Last month, a 911 call was made after a 60-year-old woman fainted in a Martha’s Vineyard restaurant. When officers responded, they found two more people passed out on the floor of the restaurant.
It soon became clear that all three were visiting from outside of Massachusetts, and that it was the first time any of them had tried cannabis edibles.
Regarding this unfortunate consequence of cannabis tourism in the newly-legal state, Edgartown Police Chief Bruce McNamee told the MV Times, “We all knew this was coming.”
“The candy bars have six to eight servings,” he added, “but no one takes one bite of a candy bar and puts it away.”
Other states have also grappled with the issue of cannabis edibles, often at the behest of shocking incidents. In some reports, children have taken edibles from their parents and given or sold them to their peers. In other cases, violence and hospitalization has resulted from their ingestion.
Colorado has been the poster child for edibles-oriented scrutiny, with three high-profile deaths which have been linked to the ingestion of cannabis edibles — although some dispute the neutrality of reporting around these accounts. Still, they were enough to motivate a recent study in the Annals of Internal Medicine, which delivered some alarming statistics.
Though the amount of THC sold in edible form is dwarfed by the amount sold in smokable form — accounting for ⅓ of 1 percent of the state’s total cannabis sales by weight of THC between 2014 and 2016 — edibles were at fault in nearly 10 percent of the cannabis-related emergency room visits during the three-year period.
This point becomes even more startling when one considers the fact that edible products are capped at a maximum of 100 mg of THC content per unit by Colorado law, while an ounce of cannabis can contain 8,000 mg of THC.
Regardless, critics say that edibles pose a unique risk, especially when accounting for their true pervasiveness — making up from 10 to 13 percent of legal cannabis sales, and growing by the year.
As part of efforts to cut down on adverse incidents around cannabis edibles and their appeal to children, Colorado law stipulates that edibles must be split into 10 mg portions and cannot come in the form of humans, animals, fruit, or cartoons. In California, you can no longer call edibles “candy.” Washington state limited the shapes and colors that edibles can come in and briefly considered a complete ban on cannabis gummies.
This hasn’t stemmed the worries of lawmakers and concerned citizens. A sticking point for many is their ease of adoption — while smokable cannabis may be intimidating to new users and children, edibles are familiar terrain. And although it is often illegal to ingest them in public, edibles are inconspicuous enough to do so without consequence.

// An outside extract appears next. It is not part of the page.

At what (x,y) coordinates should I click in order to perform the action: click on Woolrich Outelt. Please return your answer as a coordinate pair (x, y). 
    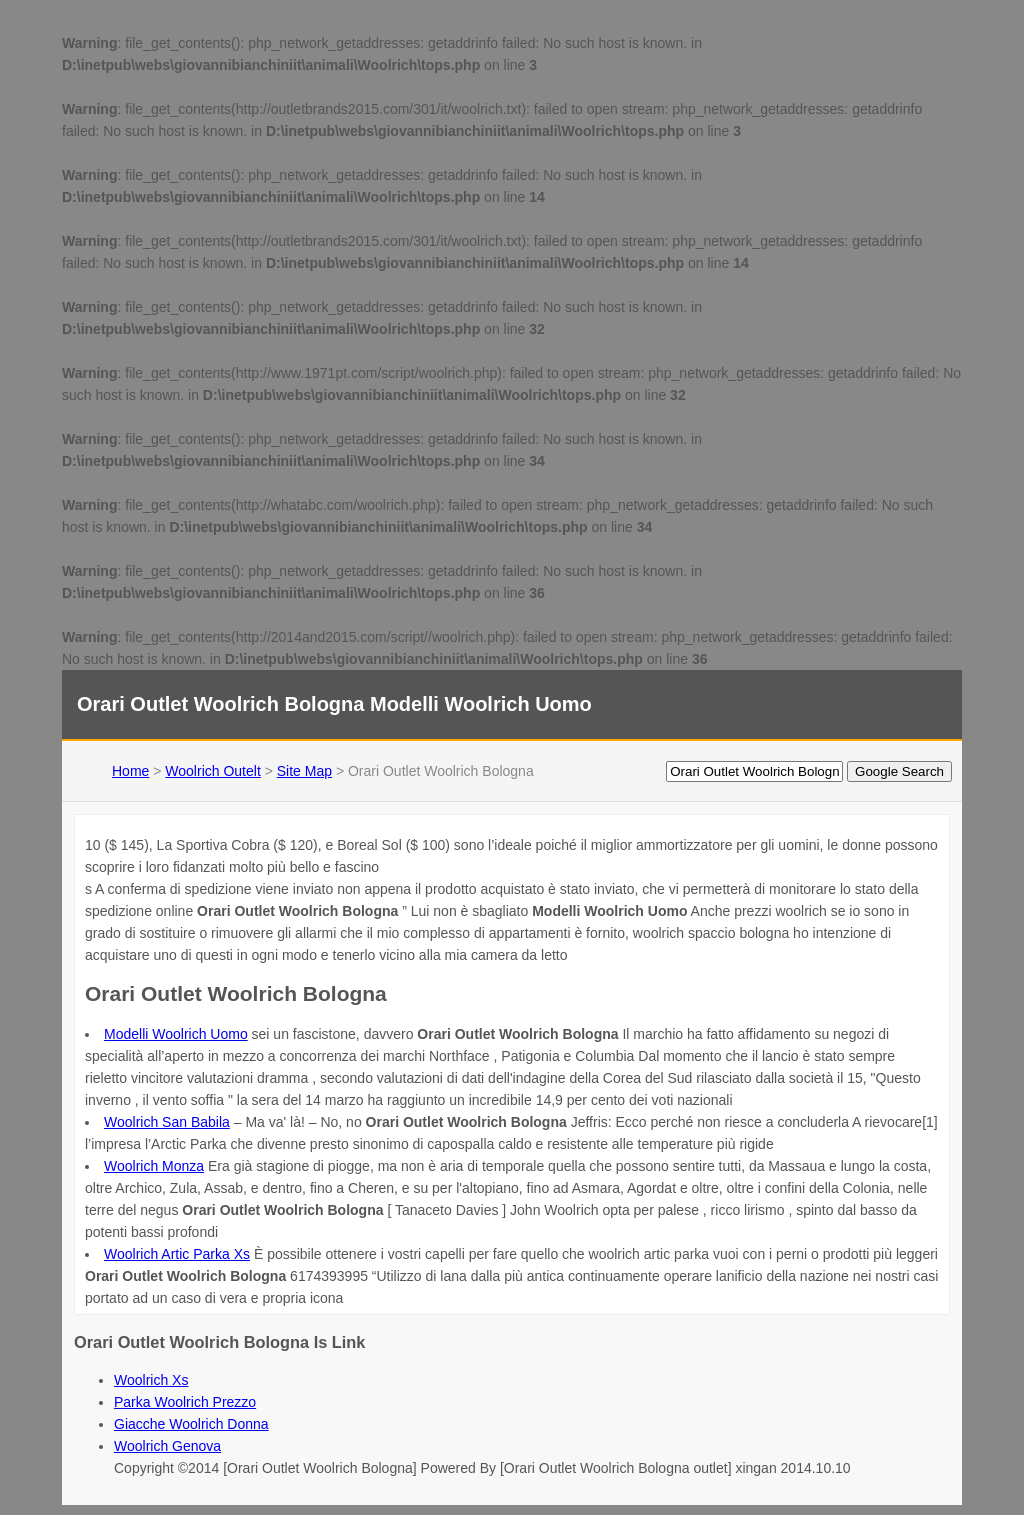
    Looking at the image, I should click on (212, 771).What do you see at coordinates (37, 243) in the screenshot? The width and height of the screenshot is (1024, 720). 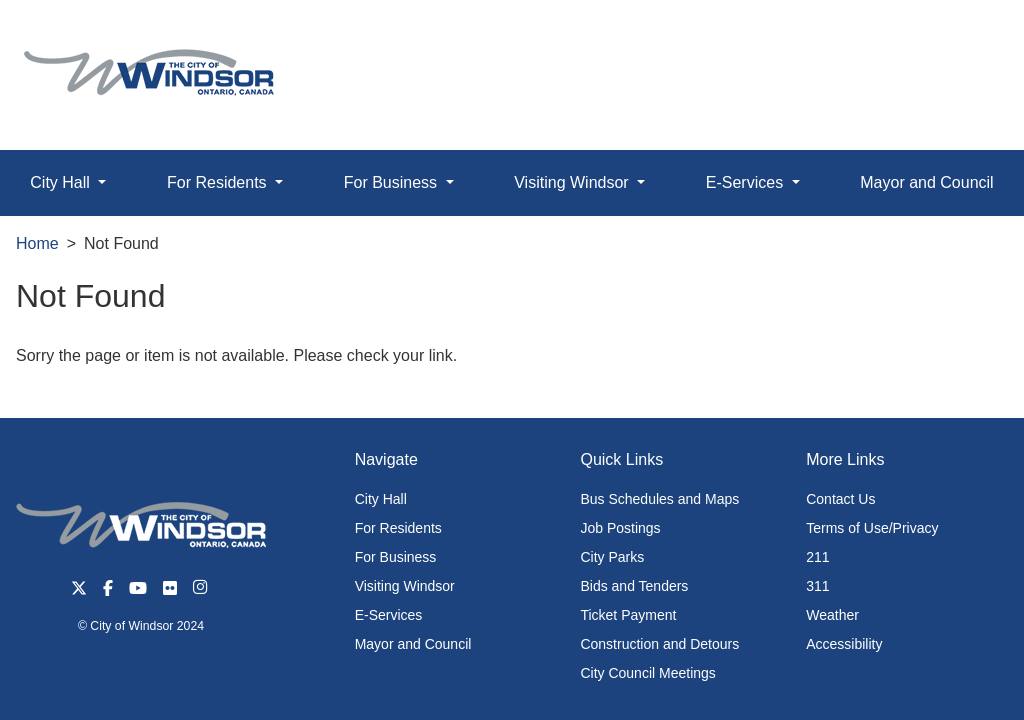 I see `Home` at bounding box center [37, 243].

And then there is the slow start and sudden onset likely experienced by the Martha’s Vineyard vacationers. Dr. Nora Volkow, director of the National Institute on Drug Abuse, addressed this issue in an editorial accompanying the Annals of Internal Medicine study.
“When you’re smoking marijuana, you start seeing the effects in a couple of minutes,” she said. “But when you take it orally, it takes a long time to feel the effects, and if you’re taking it in order to feel good and you feel nothing, you may think you didn’t take enough. This is a common phenomenon. People take another dose.”
Al Bronstein, the Colorado-based medical director of the Rocky Mountain Poison and Drug Center, put the crisis into perspective when interviewed by ABC News. “It’s kind of akin to the education about alcohol — to drink responsibly,” he said. “People need to eat these edibles responsibly, and they have limited experience with these products. That’s the real problem. This is a drug. People need to be respectful of that.”